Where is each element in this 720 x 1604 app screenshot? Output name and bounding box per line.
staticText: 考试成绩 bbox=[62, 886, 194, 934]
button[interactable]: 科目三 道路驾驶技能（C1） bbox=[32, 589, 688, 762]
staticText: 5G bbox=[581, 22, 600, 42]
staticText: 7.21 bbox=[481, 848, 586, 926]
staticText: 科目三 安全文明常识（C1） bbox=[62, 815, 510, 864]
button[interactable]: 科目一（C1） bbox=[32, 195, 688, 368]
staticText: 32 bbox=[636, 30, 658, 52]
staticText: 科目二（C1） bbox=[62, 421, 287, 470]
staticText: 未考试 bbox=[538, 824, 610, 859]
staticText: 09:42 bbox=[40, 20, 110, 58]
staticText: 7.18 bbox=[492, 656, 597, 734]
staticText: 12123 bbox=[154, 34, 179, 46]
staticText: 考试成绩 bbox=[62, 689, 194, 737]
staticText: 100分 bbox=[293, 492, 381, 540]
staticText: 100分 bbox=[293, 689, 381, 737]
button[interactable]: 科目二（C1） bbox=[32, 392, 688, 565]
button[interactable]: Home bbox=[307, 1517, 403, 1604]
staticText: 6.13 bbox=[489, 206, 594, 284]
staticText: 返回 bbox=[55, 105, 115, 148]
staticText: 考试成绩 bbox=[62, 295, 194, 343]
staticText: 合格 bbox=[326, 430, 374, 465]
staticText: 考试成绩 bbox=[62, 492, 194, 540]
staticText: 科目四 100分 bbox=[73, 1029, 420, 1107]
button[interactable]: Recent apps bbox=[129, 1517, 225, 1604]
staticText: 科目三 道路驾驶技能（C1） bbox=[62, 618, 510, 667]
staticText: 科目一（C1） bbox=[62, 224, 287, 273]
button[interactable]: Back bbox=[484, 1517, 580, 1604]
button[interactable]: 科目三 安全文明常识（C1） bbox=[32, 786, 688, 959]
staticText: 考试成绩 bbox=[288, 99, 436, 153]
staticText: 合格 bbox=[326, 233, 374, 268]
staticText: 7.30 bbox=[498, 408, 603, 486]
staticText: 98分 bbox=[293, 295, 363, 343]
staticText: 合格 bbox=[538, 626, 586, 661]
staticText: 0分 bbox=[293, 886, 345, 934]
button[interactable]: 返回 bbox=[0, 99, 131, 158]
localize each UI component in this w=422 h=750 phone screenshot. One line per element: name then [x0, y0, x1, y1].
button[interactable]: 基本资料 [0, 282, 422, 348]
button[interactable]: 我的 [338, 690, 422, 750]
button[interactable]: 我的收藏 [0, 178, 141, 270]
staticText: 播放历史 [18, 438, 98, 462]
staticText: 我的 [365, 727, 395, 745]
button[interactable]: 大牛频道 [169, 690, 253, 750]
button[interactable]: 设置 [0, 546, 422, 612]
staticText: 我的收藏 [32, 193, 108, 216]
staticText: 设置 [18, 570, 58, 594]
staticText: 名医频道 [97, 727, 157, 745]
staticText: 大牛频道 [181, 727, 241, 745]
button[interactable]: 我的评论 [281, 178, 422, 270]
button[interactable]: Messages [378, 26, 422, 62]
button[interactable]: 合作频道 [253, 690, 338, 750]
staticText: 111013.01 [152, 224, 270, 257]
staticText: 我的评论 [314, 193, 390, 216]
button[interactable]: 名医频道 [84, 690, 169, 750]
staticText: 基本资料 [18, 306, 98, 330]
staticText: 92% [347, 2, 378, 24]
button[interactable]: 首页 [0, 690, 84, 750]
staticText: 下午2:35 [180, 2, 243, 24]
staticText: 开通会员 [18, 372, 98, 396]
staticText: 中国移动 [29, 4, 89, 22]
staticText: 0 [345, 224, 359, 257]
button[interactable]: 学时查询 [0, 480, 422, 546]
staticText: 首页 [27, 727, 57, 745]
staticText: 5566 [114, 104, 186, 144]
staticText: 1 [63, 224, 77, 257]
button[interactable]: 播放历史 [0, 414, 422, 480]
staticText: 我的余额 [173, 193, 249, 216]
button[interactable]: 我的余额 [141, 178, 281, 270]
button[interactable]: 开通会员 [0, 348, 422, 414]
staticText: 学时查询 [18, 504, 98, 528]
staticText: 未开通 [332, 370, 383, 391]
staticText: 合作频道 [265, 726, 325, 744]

•••••

Look above for every line with the word "element" and copy it.

Where is each element in this 720 x 1604 app screenshot? Output name and bounding box per line.
localize each UI component in this w=422 h=750 phone screenshot. One line per element: name then [x0, y0, x1, y1].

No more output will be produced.